Kadam + Kadam Haat
From craft clusters to self-sustaining enterprises
Social Enterprise • Hybrid • B2B2C
West Bengal, Odisha, Uttar Pradesh, Jammu & Kashmir
Basketry & Weaving (natural materials)
STARTED IN 2006 & 2008
By Payal Nath, Rajesh Nath, Pooja Ratnakar
Baskets, Mats, Trays, Accessories
DID YOU KNOW?
Kadam trains artisans in sabai, moonj, sitalpati, bamboo, and wood crafts using local, natural materials.
By empowering semi-skilled women in villages, increasing their mobility, fostering independence and engaging local youth, Kadam is enabling self-reliance across dispersed rural districts.
Nirupama has a MA in Political Science from FM University, Balasore. In 2006, she turned up at the Kadam office in Kolkata. The misfortunes she had faced left her unable to manage even one square meal a day.
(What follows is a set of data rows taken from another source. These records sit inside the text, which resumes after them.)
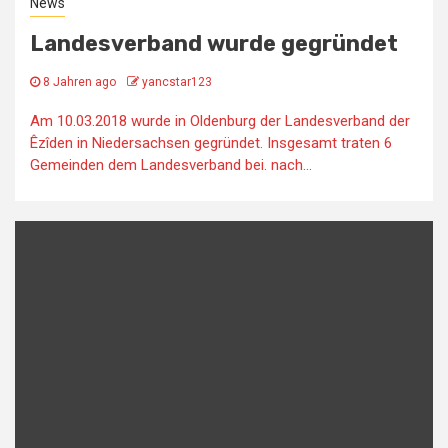
News
Landesverband wurde gegründet
8 Jahren ago
yancstar123
Am 10.03.2018 wurde in Oldenburg der Landesverband der
Êzîden in Niedersachsen gegründet. Insgesamt traten 6
Gemeinden dem Landesverband bei. nach...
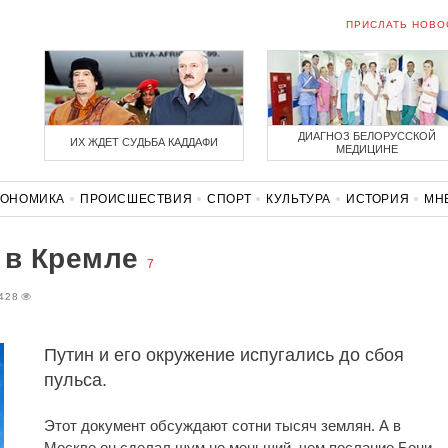
ПРИСЛАТЬ НОВО
ДИАГНОЗ БЕЛОРУССКОЙ
ИХ ЖДЕТ СУДЬБА КАДДАФИ
МЕДИЦИНЕ
КОНОМИКА
ПРОИСШЕСТВИЯ
СПОРТ
КУЛЬТУРА
ИСТОРИЯ
МН
СОЛИДАРНОСТЬ
КОРОНАВИРУС
БЕЛАРУСЬ В НАТО
 в Кремле
7
428
Путин и его окружение испугались до сбоя
пульса.
Этот документ обсуждают сотни тысяч землян. А в
Москве он сделал шум не меньший, чем послание Бони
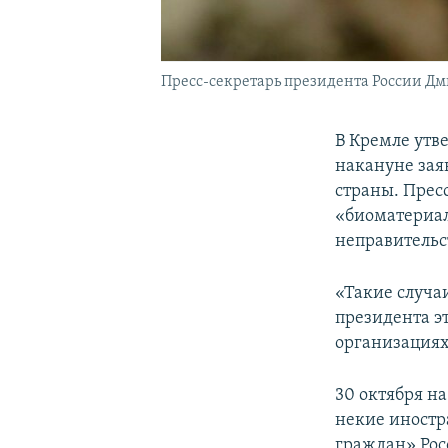
Пресс-секретарь президента России Д
В Кремле утв
накануне зая
страны. Прес
«биоматериал
неправительс
«Такие случа
президента э
организациях 
30 октября на
некие иностр
граждан» Рос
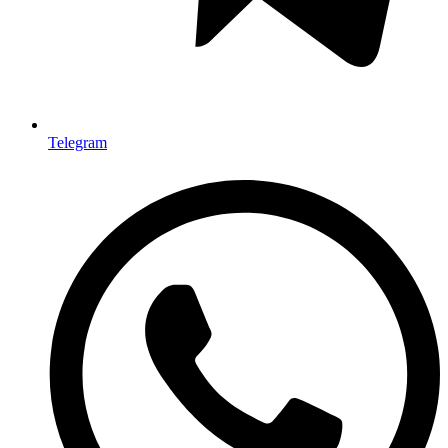
Telegram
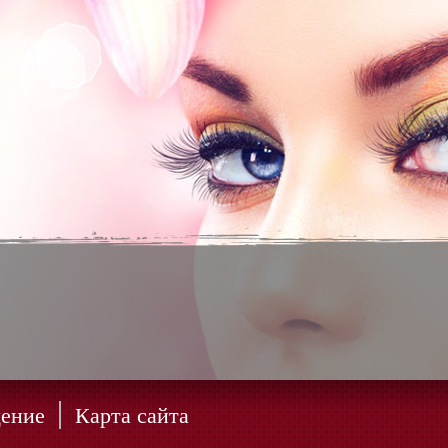
ение
Карта сайта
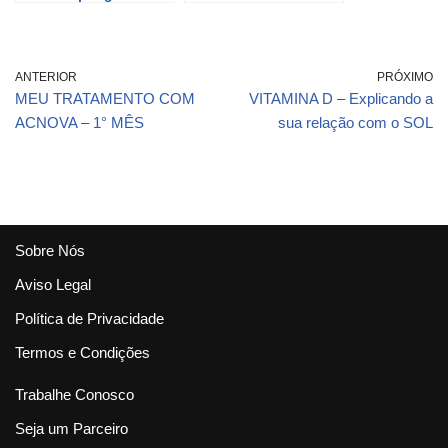
SIBUTRAMINA VEJA
AQUI OS PRÓS E
CONTRAS DESSE
PERIGOSO REMEDIO
ANTERIOR
PRÓXIMO
MEU TRATAMENTO COM
VITAMINA D – Explicando a
ACNOVA – 1° MÊS
sua relação com o SOL
Sobre Nós
Aviso Legal
Política de Privacidade
Termos e Condições
Trabalhe Conosco
Seja um Parceiro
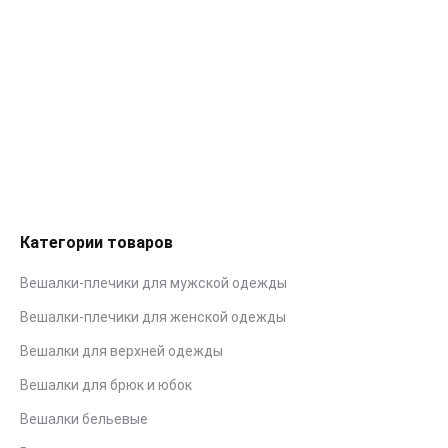
Чехол для вешалки
0.35
Br
Подробнее
Категории товаров
Вешалки-плечики для мужской одежды
Вешалки-плечики для женской одежды
Вешалки для верхней одежды
Вешалки для брюк и юбок
Вешалки бельевые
With Kadam’s support and training, she now runs the show, managing a crew of 115 craftswomen. As more and more women join her cluster, she continues to strengthen and empower the many women she has taken under her wing.
Kadam is a Society set up to address issues of semi-skilled rural artisans, living below the poverty line. To tackle this at the grassroots level, Kadam provides education and viable employment opportunities for young people in rural villages by creating small and medium enterprises that leverage local resources.
Kadam Haat was set up in 2008 as a social enterprise to help market products and services initiated by Kadam. With Kadam’s continuous training programs across design, planning, and organising, villages gradually transform into entrepreneurial hubs.
HOW IT WORKS
Generating sustainable livelihoods
Through upskilling opportunities in handmade
Eliminate rural-urban youth migration
By generating local employment opportunities
Empower women and youth
Through education and training in financially sustainable entrepreneurial practices
Harness traditional knowledge via use of local resources
Preserving cultural heritage, while improving standards of living in rural India
Connect rural producer → urban consumer
By generating demand for environmentally friendly, ethically handmade products
Working with rural communities throws up a unique set of challenges to overcome
Artisans perceive traders and middlemen as exploitative
Social taboos like caste-based hierarchies get in the way of building strong, cohesive teams
Festival and peak productive times coincide with monsoons and raw material unavailability
During harvesting season, a majority of the artisans are unavailable for extended periods of time
Men and women offered equal pay isn’t well-received by some communities
Cost of transporting products from rural villages to urban cities is very high
“To build a relationship of trust, it has to be a complete circular interaction. And that's how we work — we work with the community, the youth, and the women, always together. That's been our model."
— PAYAL NATH, CO-FOUNDER, KADAM
The USP of Kadam’s model is that profits from Kadam Haat go to the entire team, not individual artisans. The women in the team may want a library for their children or solar lamps for their village. Even if it is ₹20,000, social empowerment goes hand in hand with economic empowerment.
6,000+ artisans provided with livelihoods
10% - 33% rise in rural women's income
12 artisan-led enterprises have been set up with Kadam's help
“I want to have a home of my own someday and educate my two daughters the way my father educated me. I started with 2 craftswomen and today, I manage a crew of 115 women artisans! I hope I can continue to strengthen and empower the many women who join my cluster in the same way Kadam empowered me by taking me under their wing."
— NIRUPAMA PATRA, CLUSTER HEAD, BALIAPAL, ODISHA
Reducing rural-urban migration for menial jobs, addressing crime, violence, and other social problems
“I have started living my life of dreams. Working with Kadam has made my life so productive that I have started believing in utopia. I work in 2 blocks with the cooperation of 70-80 women. We have seen how women now prefer to work with our organisation instead of farming. We have made roti baskets, towel baskets, and have also learned the organic dyeing techniques with 10-15 days of training.”
— SURJO, CLUSTER HEAD, MIDNAPORE, W. BENGAL
Promoting child development and reducing malnutrition
Responsible use of locally available and sustainable natural resources
Use of affordable clean energy solutions
“The partnership with the individual, the partnership with the family, the partnership with the society, the partnership with the governments within that panchayat or society can be formal or informal but it’s mostly informal. To put it briefly, our model emotes."